* REQUIREMENT:
All of the entries are to be restated word for word.

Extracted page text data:

######

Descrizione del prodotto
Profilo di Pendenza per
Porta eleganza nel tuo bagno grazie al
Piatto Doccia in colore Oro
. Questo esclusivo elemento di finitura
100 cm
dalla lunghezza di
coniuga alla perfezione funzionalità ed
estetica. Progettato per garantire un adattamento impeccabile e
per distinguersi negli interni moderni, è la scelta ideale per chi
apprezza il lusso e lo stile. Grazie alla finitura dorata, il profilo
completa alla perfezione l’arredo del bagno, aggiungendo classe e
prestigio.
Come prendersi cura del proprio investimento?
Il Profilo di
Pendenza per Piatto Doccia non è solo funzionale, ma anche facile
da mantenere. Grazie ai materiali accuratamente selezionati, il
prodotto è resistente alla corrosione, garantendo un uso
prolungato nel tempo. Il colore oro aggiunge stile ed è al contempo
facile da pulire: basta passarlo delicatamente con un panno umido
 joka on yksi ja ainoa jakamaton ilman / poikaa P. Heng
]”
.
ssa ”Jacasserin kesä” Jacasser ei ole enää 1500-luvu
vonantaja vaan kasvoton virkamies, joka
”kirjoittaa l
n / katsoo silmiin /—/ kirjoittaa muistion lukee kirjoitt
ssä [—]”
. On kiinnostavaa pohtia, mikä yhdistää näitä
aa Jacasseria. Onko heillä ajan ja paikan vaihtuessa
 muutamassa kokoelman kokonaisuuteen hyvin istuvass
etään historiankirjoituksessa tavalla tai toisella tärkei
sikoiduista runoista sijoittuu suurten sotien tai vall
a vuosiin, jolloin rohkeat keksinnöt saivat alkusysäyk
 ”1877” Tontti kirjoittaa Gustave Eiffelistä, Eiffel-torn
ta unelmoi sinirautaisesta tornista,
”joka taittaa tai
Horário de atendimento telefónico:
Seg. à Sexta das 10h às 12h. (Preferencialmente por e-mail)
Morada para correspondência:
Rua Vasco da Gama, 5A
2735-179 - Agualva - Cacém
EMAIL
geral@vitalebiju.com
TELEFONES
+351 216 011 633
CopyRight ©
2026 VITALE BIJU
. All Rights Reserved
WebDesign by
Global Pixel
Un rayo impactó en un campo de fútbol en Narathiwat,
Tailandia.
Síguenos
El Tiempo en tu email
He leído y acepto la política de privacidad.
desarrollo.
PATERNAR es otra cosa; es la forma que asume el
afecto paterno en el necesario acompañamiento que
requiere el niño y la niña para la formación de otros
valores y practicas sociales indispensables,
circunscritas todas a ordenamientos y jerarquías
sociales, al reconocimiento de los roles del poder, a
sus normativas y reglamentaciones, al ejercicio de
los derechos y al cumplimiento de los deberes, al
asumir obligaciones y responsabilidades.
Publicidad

######

* COMPLETED TASK:
Descrizione del prodotto
Profilo di Pendenza per
Porta eleganza nel tuo bagno grazie al
Piatto Doccia in colore Oro
. Questo esclusivo elemento di finitura
100 cm
dalla lunghezza di
coniuga alla perfezione funzionalità ed
estetica. Progettato per garantire un adattamento impeccabile e
per distinguersi negli interni moderni, è la scelta ideale per chi
apprezza il lusso e lo stile. Grazie alla finitura dorata, il profilo
completa alla perfezione l’arredo del bagno, aggiungendo classe e
prestigio.
Come prendersi cura del proprio investimento?
Il Profilo di
Pendenza per Piatto Doccia non è solo funzionale, ma anche facile
da mantenere. Grazie ai materiali accuratamente selezionati, il
prodotto è resistente alla corrosione, garantendo un uso
prolungato nel tempo. Il colore oro aggiunge stile ed è al contempo
facile da pulire: basta passarlo delicatamente con un panno umido
 joka on yksi ja ainoa jakamaton ilman / poikaa P. Heng
]”
.
ssa ”Jacasserin kesä” Jacasser ei ole enää 1500-luvu
vonantaja vaan kasvoton virkamies, joka
”kirjoittaa l
n / katsoo silmiin /—/ kirjoittaa muistion lukee kirjoitt
ssä [—]”
. On kiinnostavaa pohtia, mikä yhdistää näitä
aa Jacasseria. Onko heillä ajan ja paikan vaihtuessa
 muutamassa kokoelman kokonaisuuteen hyvin istuvass
etään historiankirjoituksessa tavalla tai toisella tärkei
sikoiduista runoista sijoittuu suurten sotien tai vall
a vuosiin, jolloin rohkeat keksinnöt saivat alkusysäyk
 ”1877” Tontti kirjoittaa Gustave Eiffelistä, Eiffel-torn
ta unelmoi sinirautaisesta tornista,
”joka taittaa tai
Horário de atendimento telefónico:
Seg. à Sexta das 10h às 12h. (Preferencialmente por e-mail)
Morada para correspondência:
Rua Vasco da Gama, 5A
2735-179 - Agualva - Cacém
EMAIL
geral@vitalebiju.com
TELEFONES
+351 216 011 633
CopyRight ©
2026 VITALE BIJU
. All Rights Reserved
WebDesign by
Global Pixel
Un rayo impactó en un campo de fútbol en Narathiwat,
Tailandia.
Síguenos
El Tiempo en tu email
He leído y acepto la política de privacidad.
desarrollo.
PATERNAR es otra cosa; es la forma que asume el
afecto paterno en el necesario acompañamiento que
requiere el niño y la niña para la formación de otros
valores y practicas sociales indispensables,
circunscritas todas a ordenamientos y jerarquías
sociales, al reconocimiento de los roles del poder, a
sus normativas y reglamentaciones, al ejercicio de
los derechos y al cumplimiento de los deberes, al
asumir obligaciones y responsabilidades.
Publicidad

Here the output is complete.